Task to complete :: Please return each entry that follows exactly as given, but without pictures.

Data to examine ::
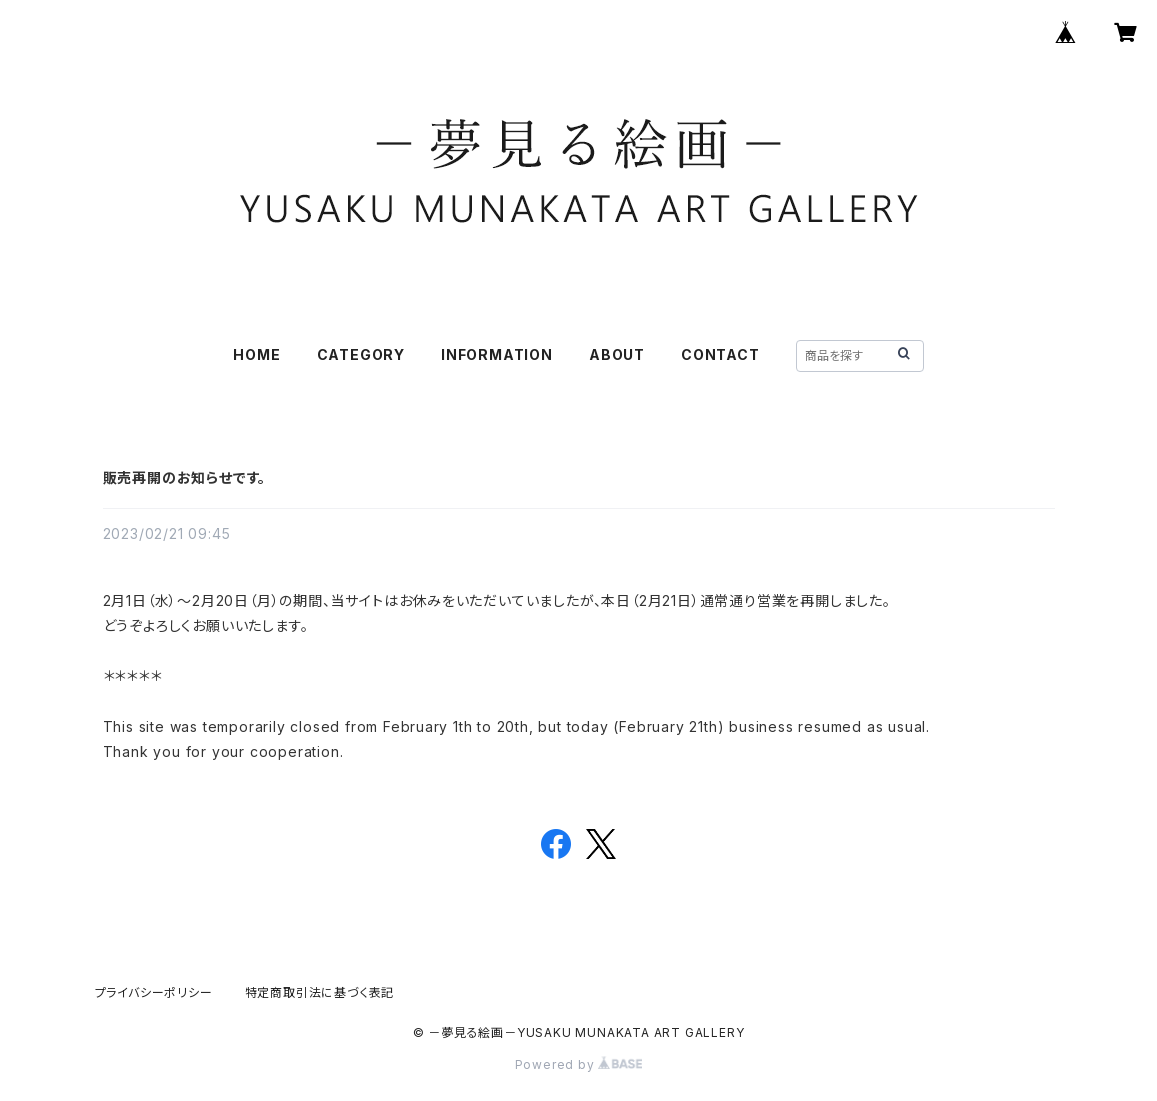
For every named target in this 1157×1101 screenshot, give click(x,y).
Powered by (579, 1064)
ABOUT (617, 354)
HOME (256, 354)
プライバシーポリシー (154, 992)
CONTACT (720, 354)
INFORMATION (497, 354)
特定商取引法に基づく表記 (320, 992)
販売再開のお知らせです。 (185, 477)
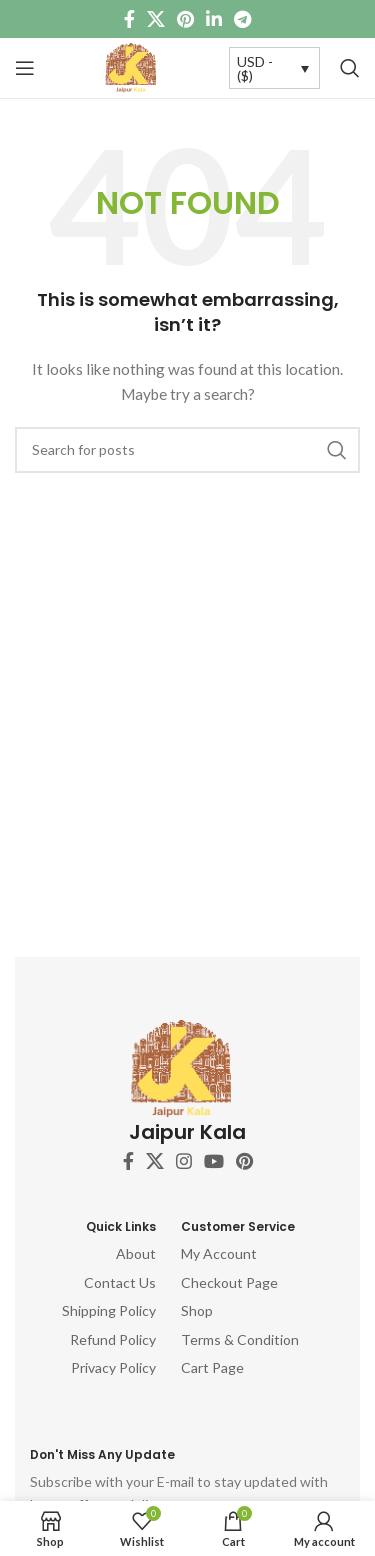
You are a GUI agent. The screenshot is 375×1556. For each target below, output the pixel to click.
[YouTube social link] (214, 1161)
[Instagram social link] (184, 1161)
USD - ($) (255, 68)
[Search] (350, 68)
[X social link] (156, 19)
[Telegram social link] (242, 19)
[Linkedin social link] (214, 19)
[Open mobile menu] (25, 68)
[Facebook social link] (129, 19)
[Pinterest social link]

Written answer ::
For every named target in this 1157×1101 screenshot, give click(x,y).
Powered by (579, 1064)
ABOUT (617, 354)
HOME (256, 354)
プライバシーポリシー (154, 992)
CONTACT (720, 354)
INFORMATION (497, 354)
特定商取引法に基づく表記 (320, 992)
販売再開のお知らせです。 (185, 477)
You are a GUI agent. The screenshot is 375×1556. For each target below, output the pixel to click.
[YouTube social link] (214, 1161)
[Instagram social link] (184, 1161)
USD - ($) (255, 68)
[Search] (350, 68)
[X social link] (156, 19)
[Telegram social link] (242, 19)
[Linkedin social link] (214, 19)
[Open mobile menu] (25, 68)
[Facebook social link] (129, 19)
[Pinterest social link]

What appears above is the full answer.